The `WITH` clause makes the result `<table-set>` of a `<transform>` statement available to the subsequent `<transform>` statements in the `WITH` clause and `<cmd>`s in the main `<transform>` by `<alias>`. `<transform>`s in the `WITH` clause cannot have their own internal `WITH`, rather any preceding CTEs are available.
When used as a `<common-table-expression>`, `<transform>` output must be a pass-thru virtual-table.
When used as a `<common-table-expression>`, `<transform>` cannot include `TEE` and `MULTEE` operators.
**`INTO <table>`**
This clause inserts the resulting `<table-set>` into `<table>`. The associated `<cmd>` is terminal. This is the only case in which `<query>` is terminal.
**`<transform-op> [ ( ] <cmd> [ ) ]`**
If `<transform-op>` is a `<set-op>` the result `<table-set>` from the left side is applied to the next (right) result or result from next nested `<cmd>`s.
If `<transform-op>` is a `<pass-thru-op>` the result `<table-set>` from the left side is available to the next `<cmd>`.
Nesting left paren `(` can only exist singly, but right paren `)` may be stacked to any depth `...)))`, so long as left and right are matching. In other words nesting can only be applied on the right side.
**`AS OF`**
The `AS OF` provides a means to "travel through time" through the state changes of the `<database>`(s). The default is the current state at execution, `NOW`.
**`<timestamp>`**
Any valid date/time before the time of execution.
**`n`**
Integer seconds, minutes, hours, days, weeks, months, or years before execution time.
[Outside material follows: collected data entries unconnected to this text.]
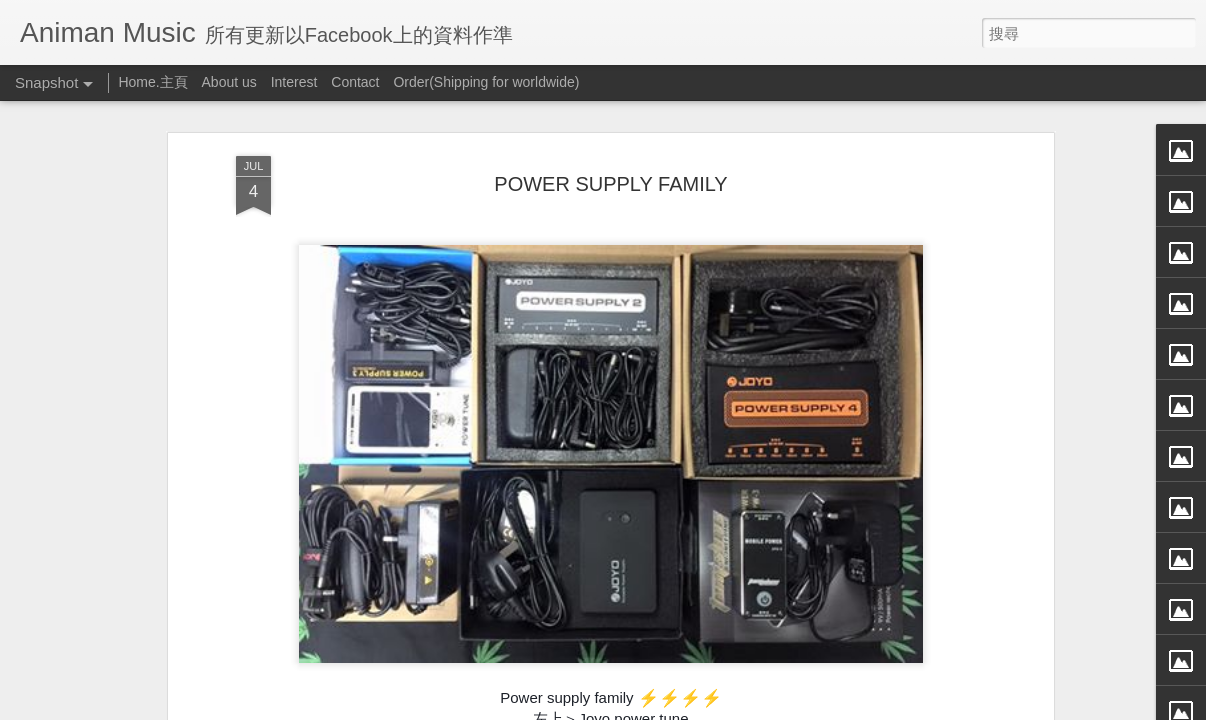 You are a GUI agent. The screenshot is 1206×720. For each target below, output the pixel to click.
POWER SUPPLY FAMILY (610, 183)
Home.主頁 (152, 82)
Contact (355, 82)
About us (229, 82)
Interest (294, 82)
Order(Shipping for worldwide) (486, 82) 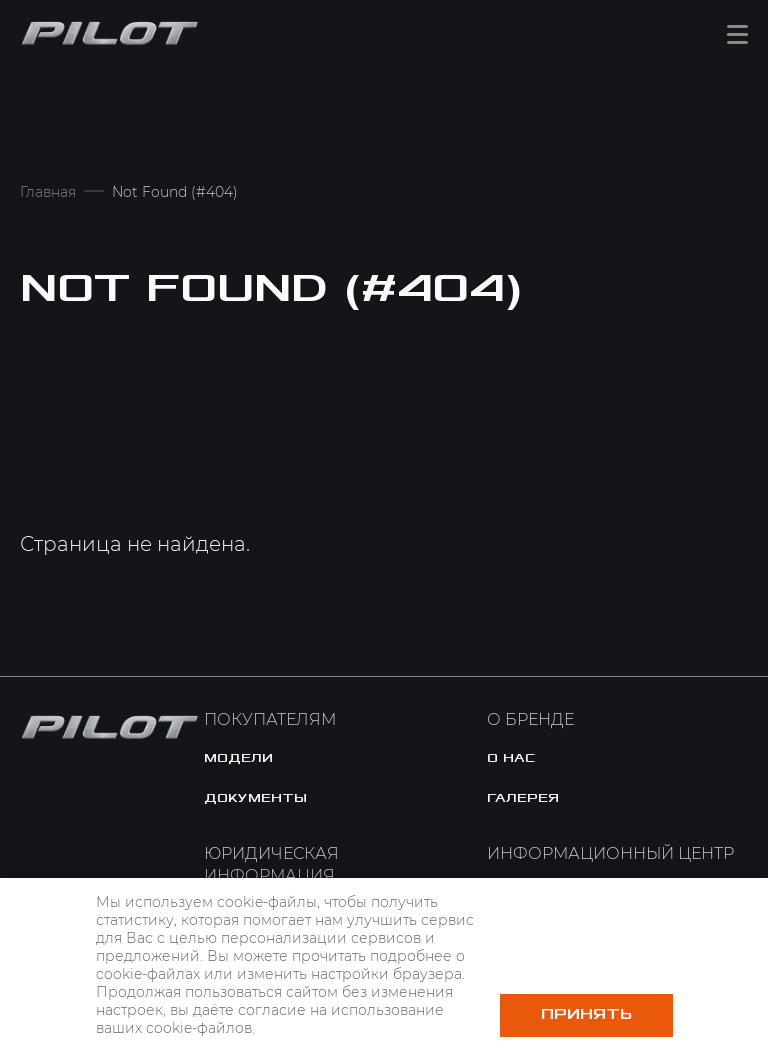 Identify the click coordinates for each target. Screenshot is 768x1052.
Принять (586, 1014)
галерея (523, 798)
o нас (511, 758)
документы (255, 798)
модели (238, 758) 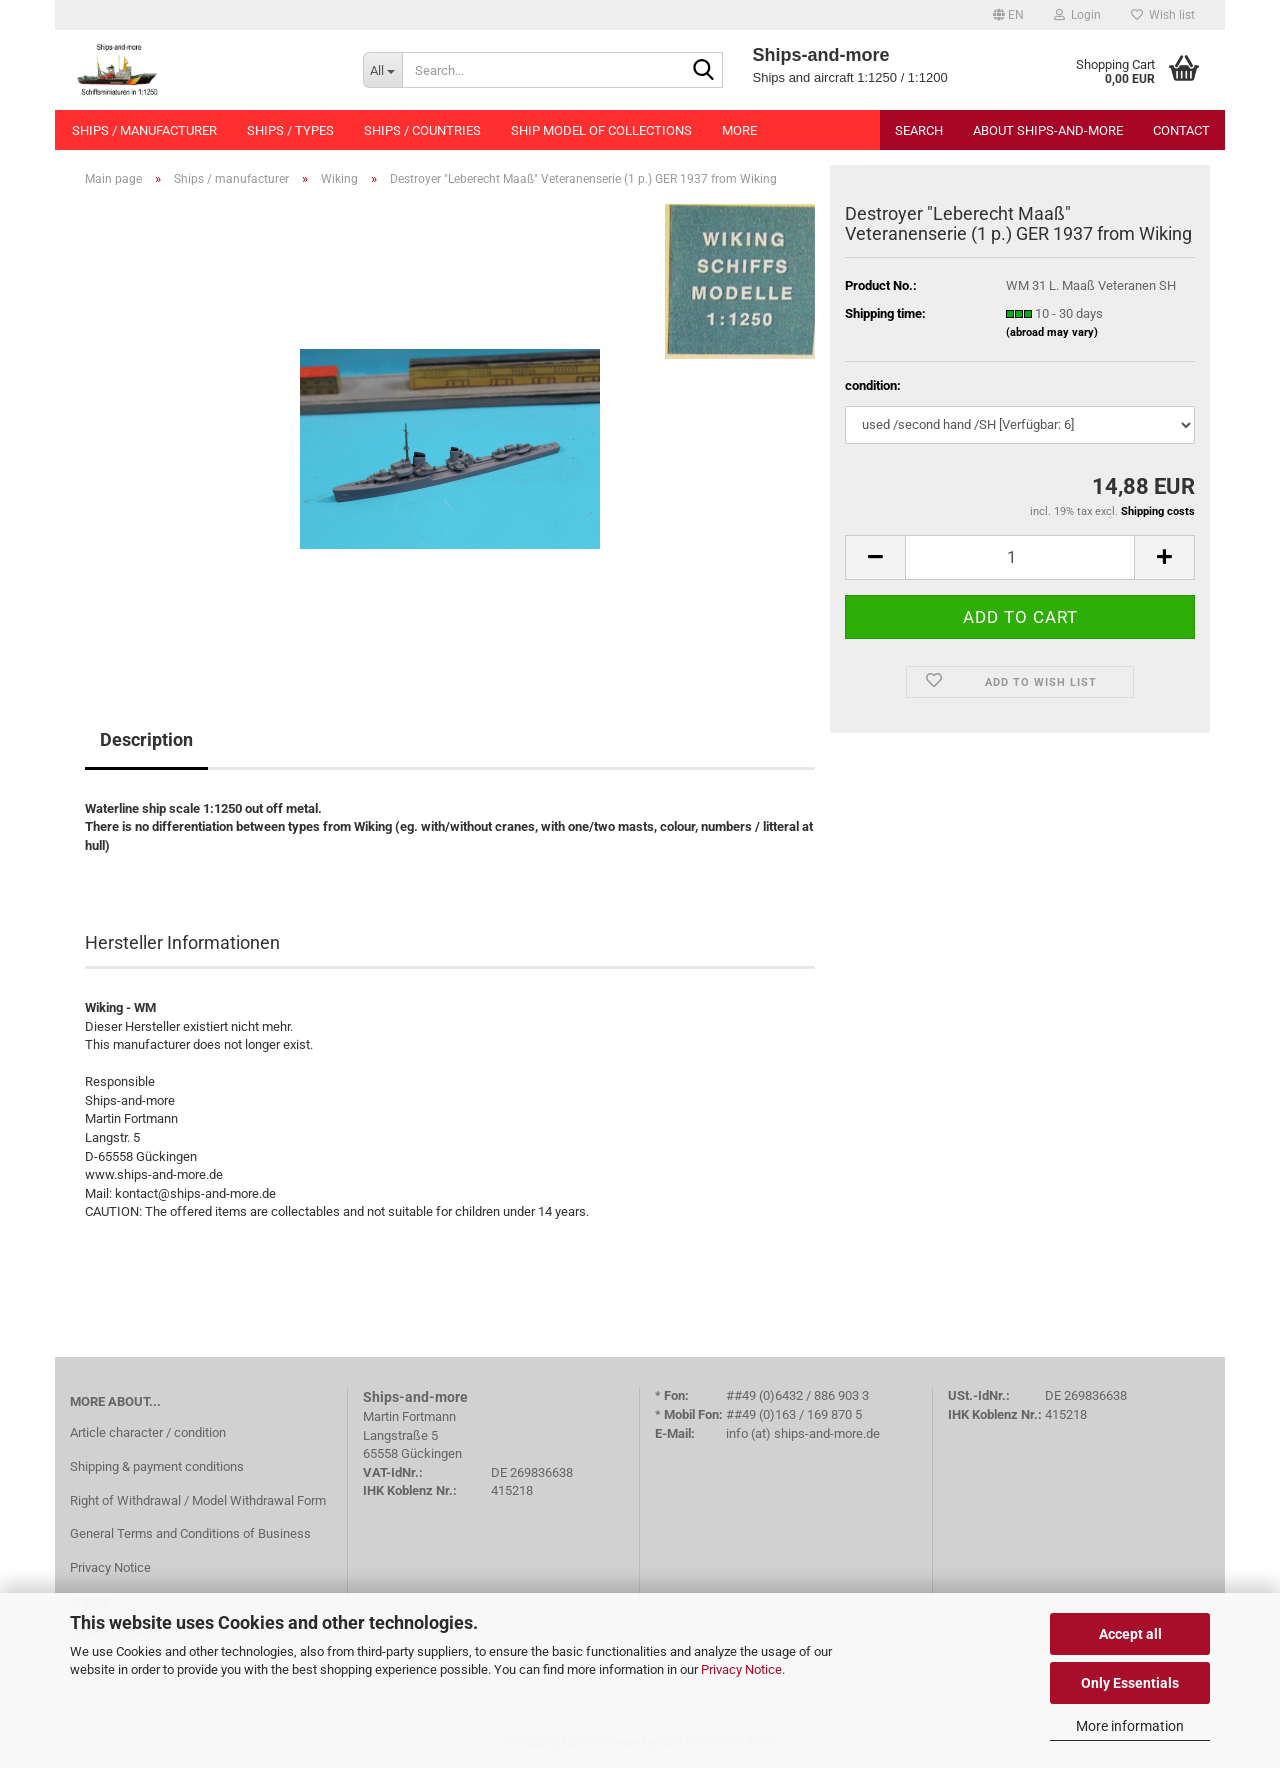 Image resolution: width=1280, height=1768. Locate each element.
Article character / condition (148, 1432)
If months is specified and the time "lands" on a day that is beyond the last day of that month, the date defaults to the last day of the landing month.
**`<inline-scalar>`**
TBD
## Remarks
The `<transform>` command potentially results in a state change of the Obelisk agent depending on the `<cmd>` in the last step.
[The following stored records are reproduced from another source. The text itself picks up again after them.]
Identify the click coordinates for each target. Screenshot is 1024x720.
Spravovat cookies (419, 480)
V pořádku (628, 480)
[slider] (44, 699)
`<transform>` within a CTE may not have its own `WITH` clause.
The `<transform>` `WITH` clause, in which CTEs are grouped, makes each CTE available to subsequent CTEs.
When used as a `<common-table-expression>` (CTE) `<transform>` output must be a pass-thru virtual-table.
If a `<cmd>` is terminal it must be the last `<cmd>` in the `<transform>`, cannot be nested by parentheses, and cannot be the right side of a `<set-op>`.
## Produced Metadata
list of output `<table-set>`s in order produced (if last `<cmd>` is terminal it produces no output)
metadata from last `<cmd>`, if it was not the right side of a `<set-op>`
`@@ROWCOUNT` returns the total number of rows returned, if the last `<cmd>` is in the right side of a `<set-op>`
## Exceptions
`<table>` does not exist
mismatch of result `<row-type>` and `<table>`
`GRANT` permission on `<table>` violated
unique key violation on `<table>`
`AS OF` prior to `<table>` component creation
any exception for `<cmd>`
`AS OF` prior to creation of any `<table>` directly or indirectly (through a `<view>`) referenced in the `<transform>`
any exception for `<cmd>` anywhere in the `<transform>`